The monstrosity of the Katyń massacre should be examined against the background of Stalin's purges of 1936-1938, involving large-scale physical extermination of the elite of the Communist party, the government, the army and other sectors of society.

According to the Russian Memorial Society, at least 1.7 million people were arrested and at least 724,000 were executed. Many executions were carried out in the same way as Katyń.

(EurActiv with Reuters and additional reports from the Polish press.)

Réactions : 

Polish Prime Minister Donald Tusk said he welcomed the disclosure. He said Kaczyński's death could be a catalyst for renewed cooperation between Warsaw and Moscow, and Tusk urged Russia not to let the opportunity slip.

Russia's President Dmitry Medvedev described the gesture as a "duty". "Let people see it. Let them know who made the decision to kill the Polish officers," Medvedev said during a trip to Copenhagen, Denmark.

"It's all there in the documents. All signatures are there, all the faces are known," he added.

According to Polish historian Wojciech Materski, the online publication of the documents is an important gesture for Poles and Russians. He recalls that historians from both countries have had access to these documents for many years, but the form of the latest publication is important.

"The decision to publish documents already known by historians for years won’t deepen our knowledge as there is nothing new," said Sławomir Dębski from the Polish Institute of International Affairs in an interview with radio TOK FM.

"But the publication on the Internet is the proof that Russia wants to cut off speculation, myths, which operate at the margins of public debate," he added. "Russia wanted to give the lie to those who argue that the documents were falsified, manipulated," Dębski said.

Centre-right Polish MEP Paweł Zalewski (European People's Party, Civic Platform) said the access to documents on the Katyń massacre "does not create a new situation in the Polish-Russian relations," because their content is widely known.
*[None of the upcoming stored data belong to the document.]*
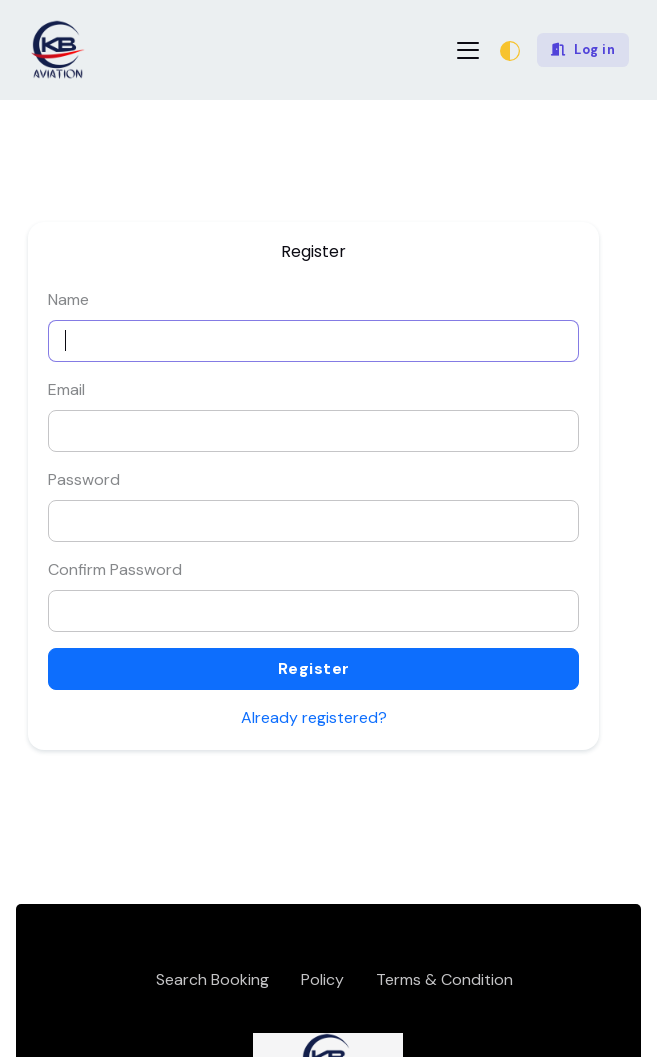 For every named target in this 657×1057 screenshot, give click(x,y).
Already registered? (314, 717)
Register (314, 668)
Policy (322, 979)
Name (68, 299)
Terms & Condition (444, 979)
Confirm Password (115, 569)
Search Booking (212, 979)
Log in (583, 49)
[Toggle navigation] (468, 50)
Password (84, 479)
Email (66, 389) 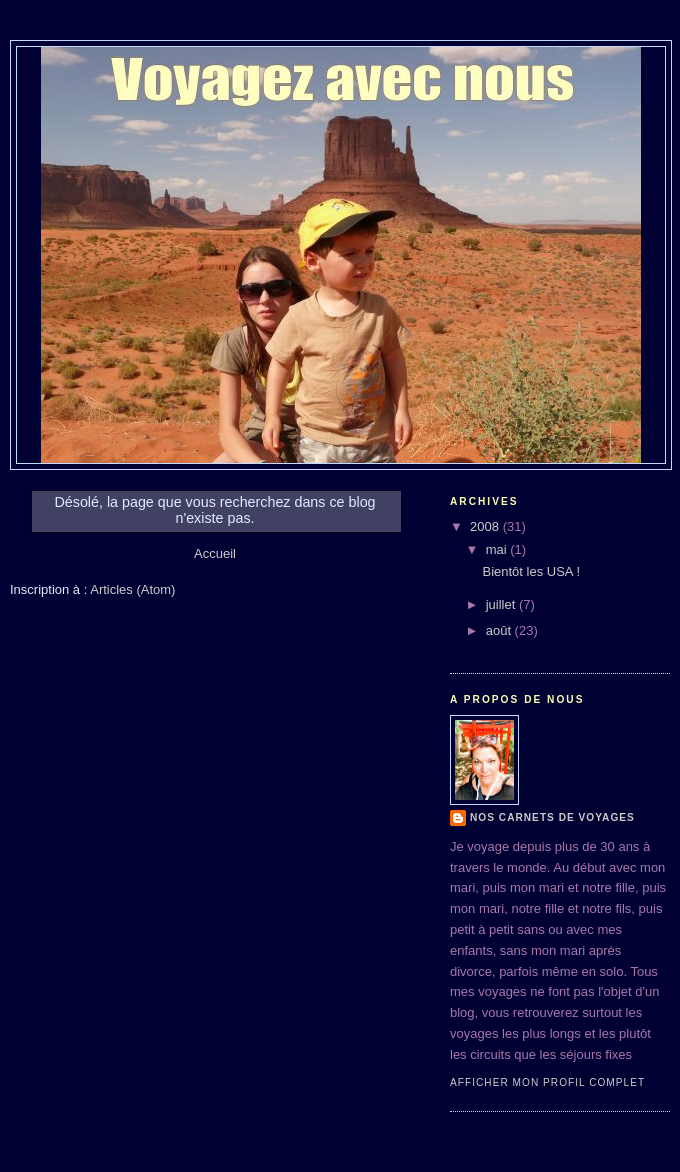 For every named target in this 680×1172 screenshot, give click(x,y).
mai (498, 549)
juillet (502, 604)
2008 (486, 526)
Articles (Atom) (132, 589)
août (500, 630)
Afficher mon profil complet (547, 1082)
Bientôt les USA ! (531, 571)
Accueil (215, 553)
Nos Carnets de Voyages (552, 817)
However, "the decision of the Russian archives is important for Russia's domestic policy," he stressed.

Polish national MP Tadeusz Iwiński (left) said "the decision of the Russian archives is a good step in a late but inevitable process, which is Polish-Russian reconciliation".
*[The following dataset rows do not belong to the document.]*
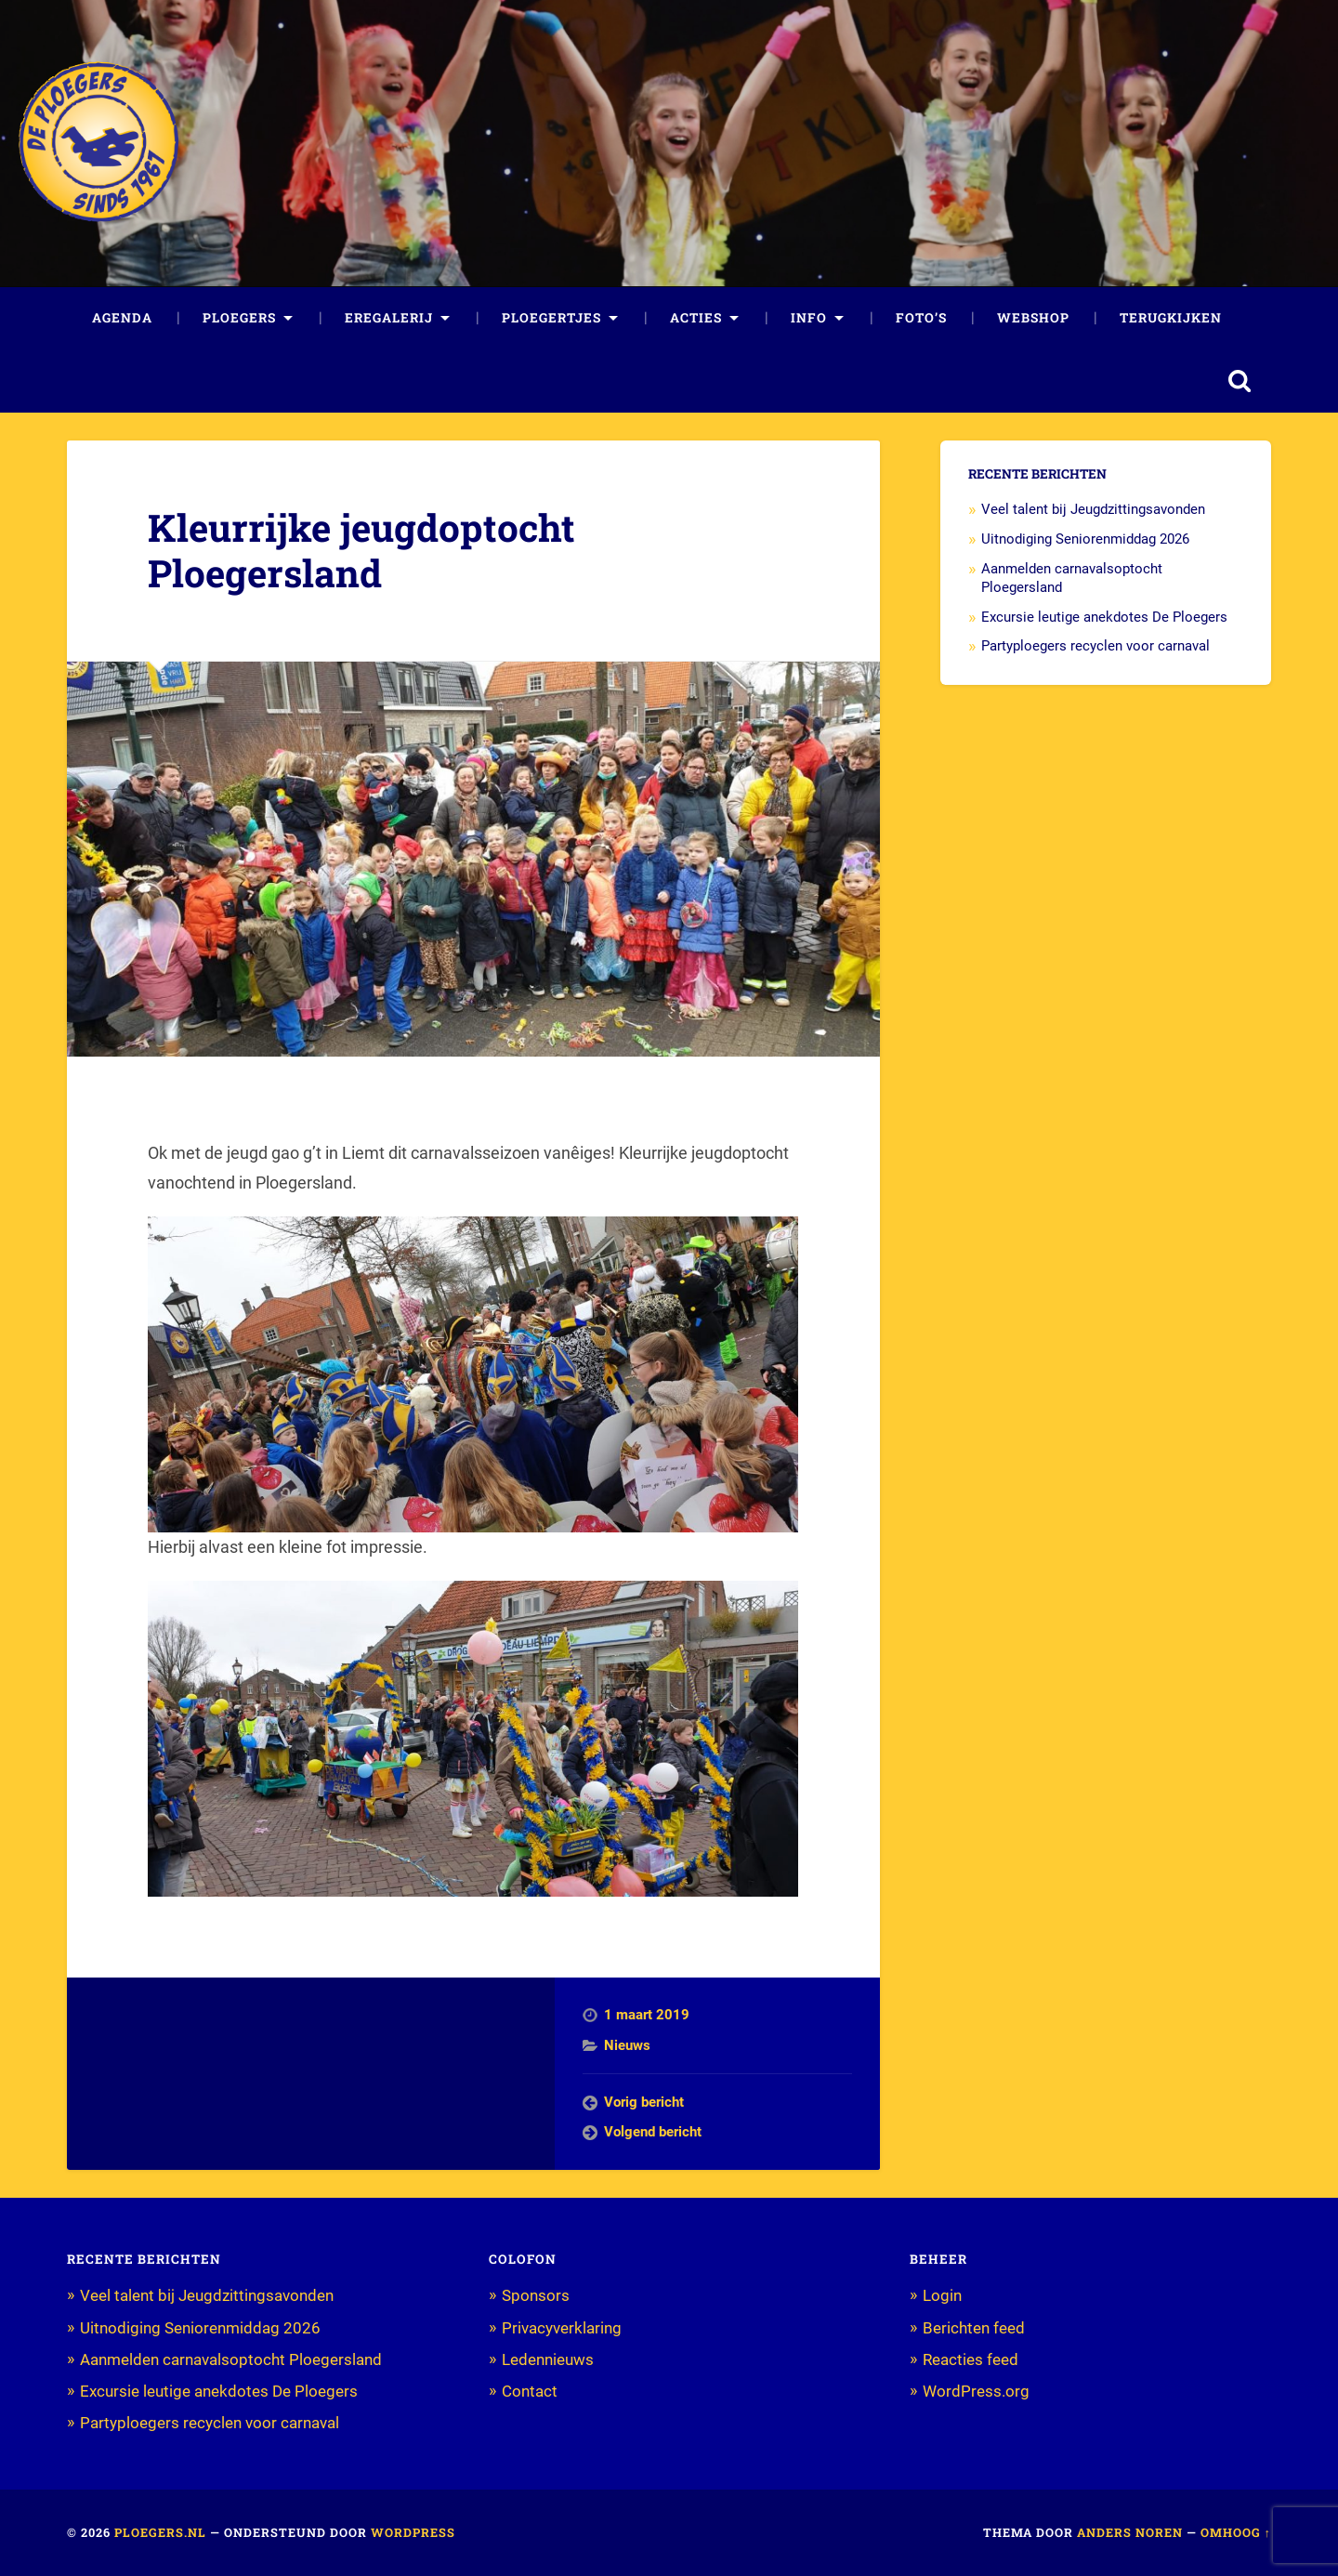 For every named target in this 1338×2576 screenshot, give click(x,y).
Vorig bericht (644, 2102)
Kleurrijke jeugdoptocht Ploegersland (361, 550)
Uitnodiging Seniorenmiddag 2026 (1085, 539)
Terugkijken (1171, 317)
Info (809, 317)
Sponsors (536, 2295)
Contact (530, 2391)
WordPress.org (976, 2391)
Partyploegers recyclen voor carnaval (1095, 645)
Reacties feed (970, 2359)
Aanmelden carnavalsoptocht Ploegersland (231, 2359)
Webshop (1033, 317)
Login (942, 2295)
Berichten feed (974, 2328)
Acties (696, 317)
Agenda (122, 317)
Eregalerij (389, 317)
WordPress (413, 2532)
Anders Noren (1130, 2532)
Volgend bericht (653, 2131)
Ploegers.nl (160, 2532)
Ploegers (239, 317)
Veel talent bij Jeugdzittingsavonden (1093, 509)
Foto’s (921, 317)
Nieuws (627, 2045)
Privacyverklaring (562, 2328)
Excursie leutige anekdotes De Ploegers (1104, 617)
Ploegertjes (551, 317)
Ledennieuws (548, 2359)
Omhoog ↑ (1235, 2532)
"I can be pleased with this decision as the Russian side announced it will make more and more real gestures and actions of this type," said national MP Janusz Piechociński from the conservative Polish peasants party (PSL).

MP Karol Karski from the conservative Law and Justice party (PiS) of Kaczyński asked for the opening of all Soviet achieves related to the Katyń massacre. "It would be seen as an action for a new start," he said.

President's death accelerated rapprochement
Contexte : 

Germany invaded Poland in 1939 while Soviet forces occupied the eastern half of the country. As a consequence, tens of thousands of Polish military personnel fell into Soviet hands and were put in prison camps inside the Soviet Union.

After the German invasion of the Soviet Union in June 1941, the Polish government-in-exile (located in London) and the Soviet government agreed to cooperate against Germany, and a Polish army on Soviet territory was to be formed.

When Poland requested the return of 15,000 prisoners of war from the Soviets, the Soviet government informed Poland in December 1941 that most of those prisoners had escaped to Manchuria and could not be located.

In April 1943, Germany announced they had discovered the mass graves of Polish officers in the Katyń forest near Smolensk: a total of 4,443 corpses were recovered.

The Soviet government then claimed that the Poles had been engaged in construction work west of Smolensk in 1941 and the invading German army had killed them after overrunning that area in August 1941

President Kaczyński, his wife and 94 officials were killed April 10 in a plane crash in western Russia en route to a ceremony commemorating the Katyń massacre (EurActiv 10/04/10). As analysts pointed out, the sincere sympathy of the Russian people and leadership towards Poland over the tragic accident marked an improvement in bilateral relations (EurActiv 14/04/10).